Tavla ilk Hürriyet’te çıktı. Bu da PR’ın başlangıcı oldu. Daha sonra başka dergiler onlar için de bir şeyler tasarlamamı istediler. Böylelikle dergilerde çıkmaya ve ismimi duyurmaya başladım. Tasarımda en önemli şey zaten tanıtım. İsminiz duyulduğunda, piyasada çok fazla tasarımcı olmadığı için hemen aranıyorsunuz ve duyulmaya başlıyorsunuz.   

Mobilya tasarımcısı olmak isteyen kişilere ne önerirsin?

Bunu sadece mobilya tasarımı olarak kısıtlamamak lazım.  Tabi ki sadece mobilya tasarlayanlar da var ama bence hayatta her şeyi tasarlayabilmek gerekiyor.
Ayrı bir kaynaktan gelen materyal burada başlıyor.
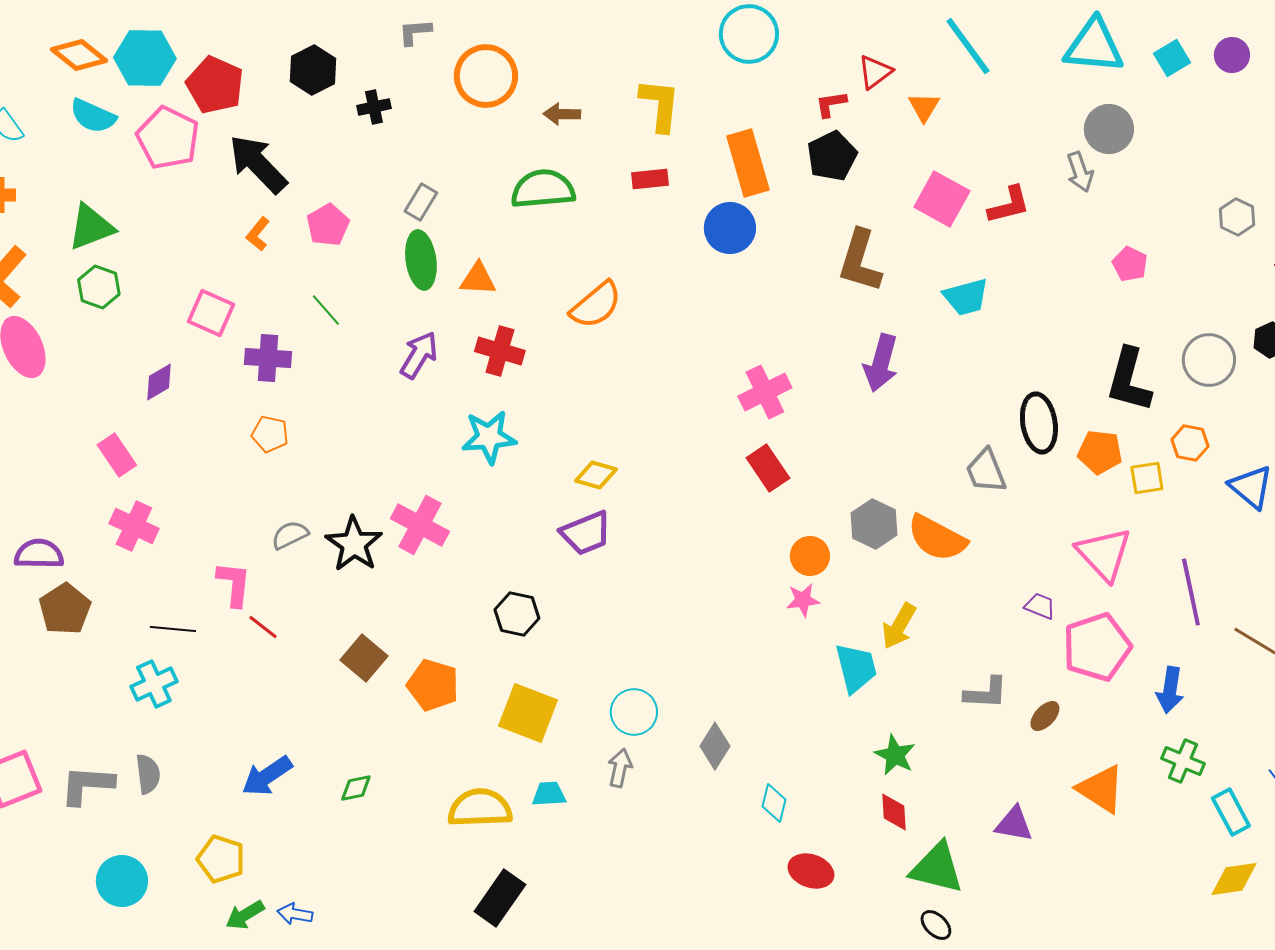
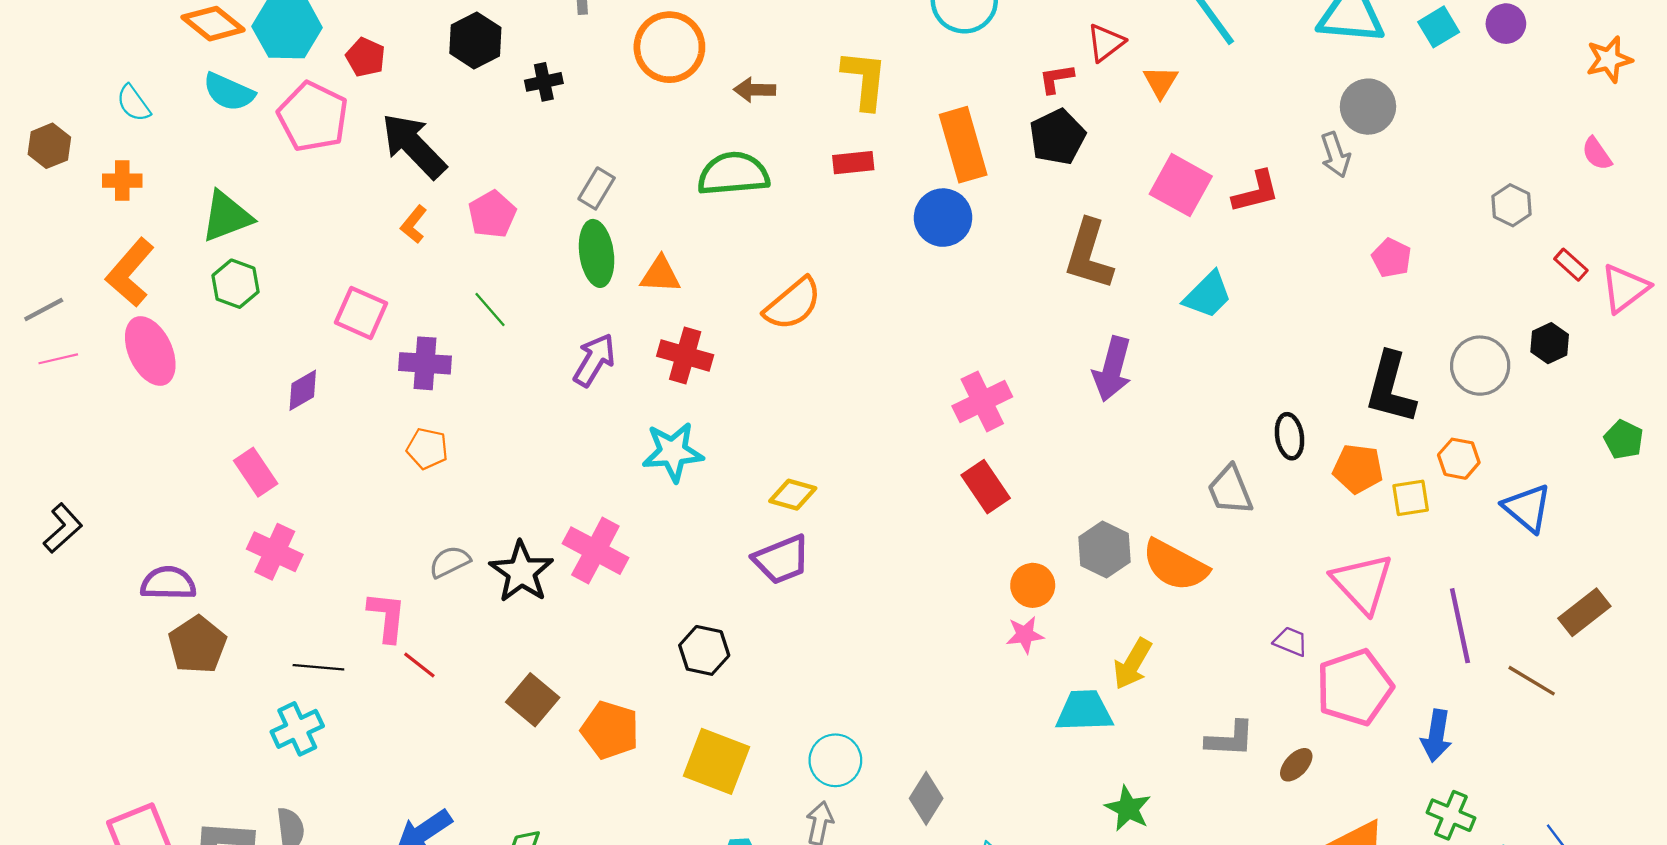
red pentagon: (215, 85) -> (366, 57), size x0.6
cyan trapezoid: (966, 297) -> (1208, 295), turned -30
black ellipse: (1039, 423) -> (1289, 436), size x0.7
cyan trapezoid: (856, 668) -> (1084, 711), turned -78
Her gün mobilya üretilmiyor. Bazen küçük şeylere ihtiyaç oluyor. Günümüzde mobilya IKEA ile çok farklı bir boyuta taşındı. Eğer yaptıklarınızı IKEA’ya satabilirseniz ulaşılabilir olursunuz. Yoksa high-end bir markaya yapacağınız tasarım herkese ulaşmaz. İki yolla da para kazanabilirsiniz tabi ki. Biri daha çok satar biri daha az, sonuçta aynı parayı kazanırsınız ama daha fazla insanın benim tasarımımı kullanıyor olması benim için daha gurur verici. Dolayısıyla gençlere önerim sadece okul olarak düşünmesinler tasarımı. Gezmek, dolaşmak, bazı şeyleri kendin üretmek, bir marangozun yanında staj yapmak ki o ahşabın kokusunu almak bile ünlü bir firmada yapacağınız stajdan daha faydalı olabilir, araştırma yapmak ilk aklıma gelen öneriler

İlerisi için hedeflerin ne?

Hedefim Avrupa’da da ismimi duyurmak ve orada da yeterli sayıda müşterim olduğu takdirde seyahat ederek yaşamak.  Yine Türkiye’ye yakın olmak istiyorum ama hedefim seyahat ederek çalışmak.